When your child has a meltdown, what happens in your body first?

A

I notice the stress, but I can usually pause before reacting.

B

My chest tightens or my jaw clenches — I hold it in, but it leaks out.

C

My whole body feels like it’s buzzing — I snap before I can stop myself.

D

I freeze or shut down completely, like my body just gives up.

Question 2 of 12

After a high-emotion moment with your child, how do you usually feel?

A

A little drained, but I can move on fairly quickly.

B

Exhausted — I replay it in my head for hours.

C

Wired and shaky — like I can’t calm back down.

D

Numb — I feel like I can’t connect with anyone after.

Question 3 of 12

What best describes your “go-to” reaction when your child resists or refuses?

A

I take a breath and try to respond calmly.

B

I grit my teeth and whisper-yell or snap.

C

I lose it and say things I regret.

D

I shut down and avoid the conflict completely.

Question 4 of 12

 How often do you feel like you’re “walking on eggshells” in your own home?

A

Rarely — I notice it but can catch myself.

B

Sometimes — especially when I’m tired or stressed.

C

Often — it feels like every day is unpredictable.

D

Constantly — I’m bracing all the time, even when things are calm.

Question 5 of 12

Which thought feels most familiar late at night?

A

“I handled some moments well today.”

B

“I wish I hadn’t snapped like that.”

C

“I don’t know how much longer I can keep this up.”

D

“I feel like I’m failing my child.”

Question 6 of 12

How much does conflict with your child impact your daily energy?

A

It’s tough in the moment, but I recover pretty quickly.

B

It drains me, even after small challenges.

C

It dominates my day and sets the tone for everything else.

D

It leaves me numb, disconnected, or unable to function.

Question 7 of 12

When your child’s anger explodes, what do you believe in that moment?

A

“This is hard, but I can hold it.”

B

“Why does she always do this to me?”

C

“I can’t handle this anymore.”

D

“I must be doing something wrong as a mum.”

Question 8 of 12

How often do you feel guilty about how you responded after conflict?

A

Occasionally — I notice but let it go.

B

Quite often — I replay what I said.

C

Most of the time — the guilt eats at me.

D

Almost always — I feel like I’m breaking them.

Question 9 of 12

When you were younger, were you able to freely express your emotions and have them validated by an adult — without feeling responsible for their reactions?

A

Yes, often.

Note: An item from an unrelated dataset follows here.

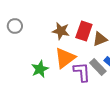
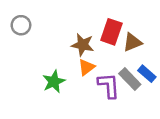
brown star: (61, 31) -> (83, 45), moved
orange triangle: (65, 58) -> (87, 67), size x0.6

I could share how I felt, and the adults around me stayed steady and supportive.

B

Sometimes. It depended on the situation — sometimes I felt safe, other times I held back.

C

Rarely. I usually felt like my emotions were too much, or that I might upset someone.

D

Never. I learned early on to hide my feelings or manage other people’s emotions instead of my own.

Question 10 of 12

How do you feel about conflict in your home?

A

I can manage it, but it drains me.

B

I avoid it as much as possible.

C

I brace for it every day.

D

I feel powerless — like I can’t show up at all.

Question 11 of 12

When your child is calm again, what happens for you?

A

I settle fairly quickly too.

B

My body still feels tense, even if things look fine.

C

I stay stuck in the stress — replaying everything.

D

I feel empty, like I’ve disconnected to survive it.

Question 12 of 12

Which statement feels most like you right now?

A

“I know I need to steady myself first, but it’s a work in progress.”

B

“If only my child would change, things would be easier.”

C

“I don’t trust myself to handle the next meltdown.”

D

“I feel invisible — like no one sees how hard this is.”